I'm taking a course in group cohomology, and the professor taught the functorial property of the construction of cohomology. he mentioned that an inner automorphism induces exactly the identity map over cohomology groups; he then said we can easily use this fact to obtain similar facts for cohomology of profinite groups (discrete modules).
I guess this is a trivial fact but I'm a beginner and have no idea with this. can anyone tell me is this a theorem? or as an exercise can anyone give me some hint? thanks!
If you are studying group cohomology from the point of view of topology, you are probably used to writing $H^n(G,A)$ where $A$ has a trivial $G$-action (often even $A=\mathbb{Z}$). If you are studying it from an arithmetical point of view (say in the context of class field theory) then usually $A$ will be a non-constant $G$-module. The first setting is of course a special case of the second one, so I will assume that you are using non-trivial modules, and you can adapt the statements for the simpler case.

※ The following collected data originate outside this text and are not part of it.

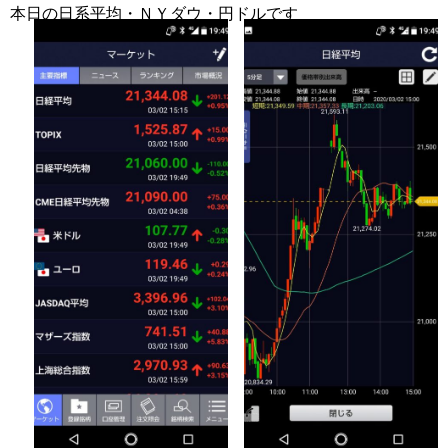
本日の日系平均・ＮＹダウ・円ドルです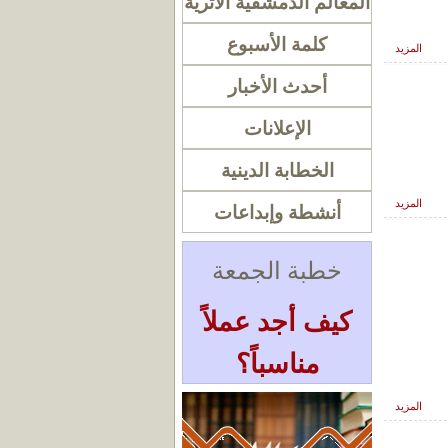
المعالم الدمشقية الأثرية
كلمة الأسبوع
المزيد
أحدث الأخبار
الإعلانات
الخطابة الدينية
المزيد
أنشطة وإبداعات
خطبة الجمعة
كيف أجد عملاً
مناسباً؟
« أرشيف الخطب
المزيد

To induce a map $H^n(G,A)\to H^n(H,B)$, you need a group morphism $\varphi: H\to G$ and a group morphism $f:A\to B$ which are compatible, meaning that $f(\varphi(h)a) = hf(a)$. If $G=H$ and $A=B$, then for any $g\in G$ you get an automorphism $\psi_{g,A}^n: H^n(G,A)\to H^n(G,A)$ by taking $\varphi:G\to G$ to be conjugation by $g$, and $f:A\to A$ is given by $a\mapsto ga$. Of course if $A$ is a constant module then $f$ is just the identity.

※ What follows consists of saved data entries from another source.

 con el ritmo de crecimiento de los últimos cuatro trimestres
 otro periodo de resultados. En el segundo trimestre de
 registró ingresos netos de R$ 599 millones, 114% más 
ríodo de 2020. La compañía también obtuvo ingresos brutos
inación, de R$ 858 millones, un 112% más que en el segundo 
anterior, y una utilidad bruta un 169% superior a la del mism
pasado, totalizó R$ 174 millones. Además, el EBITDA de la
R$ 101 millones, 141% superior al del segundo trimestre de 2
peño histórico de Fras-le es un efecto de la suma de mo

Note that this is functorial in the sense that if $A\to B$ is any $G$-morphism, you get a commutative square $$\require{AMScd} \begin{CD} H^n(G,A) @>{\psi_{g,A}^n}>> H^n(G,A)\\ @VVV @VVV \\ H^n(G,B) @>{\psi_{g,B}^n}>> H^n(G,B). \end{CD}$$
Now to prove that $\psi_{g,A}^n$ is trivial for all $A$, $g$ and $n$, one possible way is to proceed by induction on $n$. It is of course essentially trivial for $n=0$ (I leave you to check that). Now you can always embed $A$ into some module $I$ such that $H^r(G,I)=0$ for all $r>0$ (for instance an injective module). The short exact sequence $$0\to A\to I\to B\to 0$$ of $G$-modules (where $B=I/A$) gives the commutative diagram with exact lines: $$\require{AMScd} \begin{CD} 0 @>>> H^n(G,B) @>>> H^{n+1}(G,A) @>>> 0\\ @VVV @V{\psi_{g,B}^n}VV @V{\psi_{g,A}^{n+1}}VV @VVV\\ 0 @>>> H^n(G,B) @>>> H^{n+1}(G,A) @>>> 0. \end{CD}$$
Now by induction $\psi_{g,B}^n$ is the identity, and the middle horizontal morphisms, which are the same on both rows, are isomorphisms by exactness, so $\psi_{g,A}^{n+1}$ has to be the identity.
Note that for $n=0$ here this does not exactly work since you only get the zero on the right, but actually surjectivity of the maps $H^n(G,B)\to H^{n+1}(G,A)$ is enough to make the proof work.